Yves Sabouret
Fidèle à ses valeurs
Discrètement assis chaque matin au Café de la Place, Yves Sabouret y lit méthodiquement sa collection de journaux, indifférent au brouhaha ambiant. C’est tout juste s’il jette un coup d’œil vers l’écran de télévision au-dessus du piano. Les habitués le saluent ; on sait plus ou moins confusément qu’il a exercé de hautes responsabilités dans les médias mais on respecte sa réserve. La carrière d’Yves Sabouret est longue et riche d’expériences diverses : 7 ans en cabinet ministériel, 28 ans de mandat électif en tant que maire, 28 ans de direction d’entreprise, un engagement associatif qui culmine avec la présidence de la Fondation de France.

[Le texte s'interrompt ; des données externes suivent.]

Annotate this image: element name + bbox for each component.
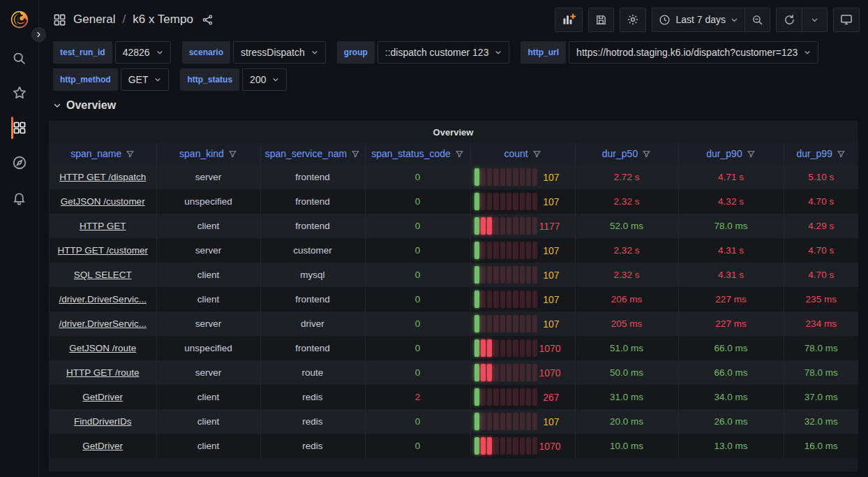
variable-value-dropdown[interactable]: 42826 <box>115 41 171 64</box>
sidebar-item-starred[interactable] <box>0 85 38 101</box>
cell-span-status-code: 0 <box>365 238 470 263</box>
dashboard-settings-button[interactable] <box>620 8 646 32</box>
zoom-out-button[interactable] <box>744 8 770 32</box>
variable-value-dropdown[interactable]: GET <box>121 68 170 91</box>
variables-row-1: test_run_id 42826 scenario stressDispatc… <box>53 41 868 64</box>
time-range-picker[interactable]: Last 7 days <box>652 8 744 32</box>
cell-dur-p50: 20.0 ms <box>575 409 678 434</box>
gauge-segment <box>487 437 492 455</box>
save-dashboard-button[interactable] <box>588 8 614 32</box>
cell-dur-p90: 66.0 ms <box>678 360 784 385</box>
filter-icon[interactable] <box>351 149 360 159</box>
gauge-segment <box>474 437 479 455</box>
share-icon <box>202 14 214 26</box>
span-name-link[interactable]: /driver.DriverServic... <box>59 318 147 329</box>
span-name-link[interactable]: HTTP GET <box>80 221 126 231</box>
gauge-segment <box>500 291 505 308</box>
variable-value-dropdown[interactable]: stressDispatch <box>233 41 326 64</box>
count-value: 1177 <box>539 221 560 232</box>
column-header[interactable]: dur_p50 <box>575 142 678 165</box>
gauge-segment <box>474 291 479 308</box>
gauge-segment <box>532 315 537 332</box>
variable-value-dropdown[interactable]: https://hotrod.staging.k6.io/dispatch?cu… <box>569 41 818 64</box>
gauge-segment <box>481 413 486 430</box>
cycle-view-button[interactable] <box>833 8 860 32</box>
gauge-segment <box>513 413 518 430</box>
column-header[interactable]: span_kind <box>156 142 260 165</box>
cell-span-status-code: 0 <box>365 311 470 336</box>
sidebar-item-explore[interactable] <box>0 154 38 171</box>
add-panel-button[interactable] <box>555 8 583 32</box>
gauge-segment <box>481 217 486 235</box>
table-row: SQL SELECT client mysql 0 107 2.32 s 4.3… <box>50 263 858 287</box>
dashboard-topbar: General / k6 x Tempo <box>39 0 868 39</box>
cell-span-service-name: frontend <box>260 165 365 189</box>
sidebar-item-dashboards[interactable] <box>0 119 38 136</box>
cell-span-kind: unspecified <box>156 189 260 214</box>
span-name-link[interactable]: FindDriverIDs <box>74 416 132 427</box>
variable-label: group <box>337 41 375 64</box>
filter-icon[interactable] <box>642 149 651 159</box>
gauge-segment <box>493 388 498 406</box>
cell-span-kind: server <box>156 165 260 189</box>
sidebar-item-alerting[interactable] <box>0 189 38 206</box>
variable-value-dropdown[interactable]: ::dispatch customer 123 <box>377 41 510 64</box>
column-header[interactable]: span_name <box>50 142 156 165</box>
gauge-segment <box>500 266 505 284</box>
span-name-link[interactable]: HTTP GET /customer <box>58 245 148 256</box>
column-header[interactable]: span_status_code <box>365 142 470 165</box>
span-name-link[interactable]: GetDriver <box>82 441 123 451</box>
filter-icon[interactable] <box>126 149 135 159</box>
column-header[interactable]: dur_p90 <box>678 142 784 165</box>
row-section-overview[interactable]: Overview <box>53 99 868 112</box>
gauge-segment <box>481 437 486 455</box>
table-row: FindDriverIDs client redis 0 107 20.0 ms… <box>50 409 858 434</box>
column-header[interactable]: span_service_nam <box>260 142 365 165</box>
gauge-segment <box>507 364 511 381</box>
span-name-link[interactable]: GetDriver <box>82 392 123 402</box>
gauge-segment <box>520 413 525 430</box>
cell-dur-p99: 234 ms <box>784 311 858 336</box>
table-row: HTTP GET client frontend 0 1177 52.0 ms … <box>50 214 858 238</box>
span-name-link[interactable]: HTTP GET /dispatch <box>59 172 146 182</box>
filter-icon[interactable] <box>228 149 237 159</box>
cell-span-service-name: driver <box>260 311 365 336</box>
refresh-button[interactable] <box>776 8 802 32</box>
gauge-segment <box>481 388 486 406</box>
variable-value-dropdown[interactable]: 200 <box>242 68 287 91</box>
cell-dur-p99: 78.0 ms <box>784 360 858 385</box>
column-header[interactable]: count <box>470 142 575 165</box>
gauge-segment <box>507 413 511 430</box>
count-bar-gauge <box>474 168 539 186</box>
sidebar-expand-button[interactable] <box>31 27 46 42</box>
breadcrumb-section[interactable]: General <box>73 13 115 27</box>
chevron-right-icon <box>36 31 42 38</box>
gauge-segment <box>500 437 505 455</box>
nav-sidebar <box>0 0 39 477</box>
span-name-link[interactable]: SQL SELECT <box>74 270 132 280</box>
filter-icon[interactable] <box>455 149 464 159</box>
table-row: GetDriver client redis 0 1070 10.0 ms 13… <box>50 434 858 458</box>
gauge-segment <box>532 388 537 406</box>
grafana-logo[interactable] <box>9 9 30 30</box>
span-name-link[interactable]: GetJSON /customer <box>61 196 145 207</box>
cell-dur-p90: 13.0 ms <box>678 434 784 458</box>
span-name-link[interactable]: HTTP GET /route <box>66 367 140 378</box>
filter-icon[interactable] <box>747 149 756 159</box>
count-value: 107 <box>543 196 559 207</box>
count-value: 107 <box>543 416 559 427</box>
column-header[interactable]: dur_p99 <box>784 142 858 165</box>
variable-picker: http_status 200 <box>180 68 287 91</box>
filter-icon[interactable] <box>837 149 846 159</box>
share-dashboard-button[interactable] <box>202 14 214 26</box>
count-bar-gauge <box>474 291 539 308</box>
sidebar-item-search[interactable] <box>0 50 38 66</box>
gauge-segment <box>493 291 498 308</box>
cell-span-service-name: customer <box>260 238 365 263</box>
gauge-segment <box>526 437 531 455</box>
filter-icon[interactable] <box>532 149 541 159</box>
span-name-link[interactable]: GetJSON /route <box>69 343 136 353</box>
span-name-link[interactable]: /driver.DriverServic... <box>59 294 147 304</box>
refresh-interval-dropdown[interactable] <box>802 8 828 32</box>
panel-title[interactable]: Overview <box>50 122 857 142</box>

La liste n’est pas exhaustive et les chiffres se cumulent, ils ne s’additionnent pas : Yves Sabouret s’est souvent acquitté de plusieurs missions en même temps.
S’il faut chercher un point fixe dans la diversité de ses engagements professionnels, c’est sans nul doute du côté de son intérêt pour les relations sociales qu’on le trouvera. Très jeune il a adhéré au PSU de Michel Rocard, très tôt il a travaillé avec Jacques Delors. Et quand il décide de rejoindre Jean-Luc Lagardère, ce sont pour beaucoup ses aptitudes de négociateur qui vont être mises à contribution. Tout son parcours aura été marqué par la force de conviction, le sens du devoir et la fidélité aux personnes qu’il a « servies » et à sa propre sensibilité.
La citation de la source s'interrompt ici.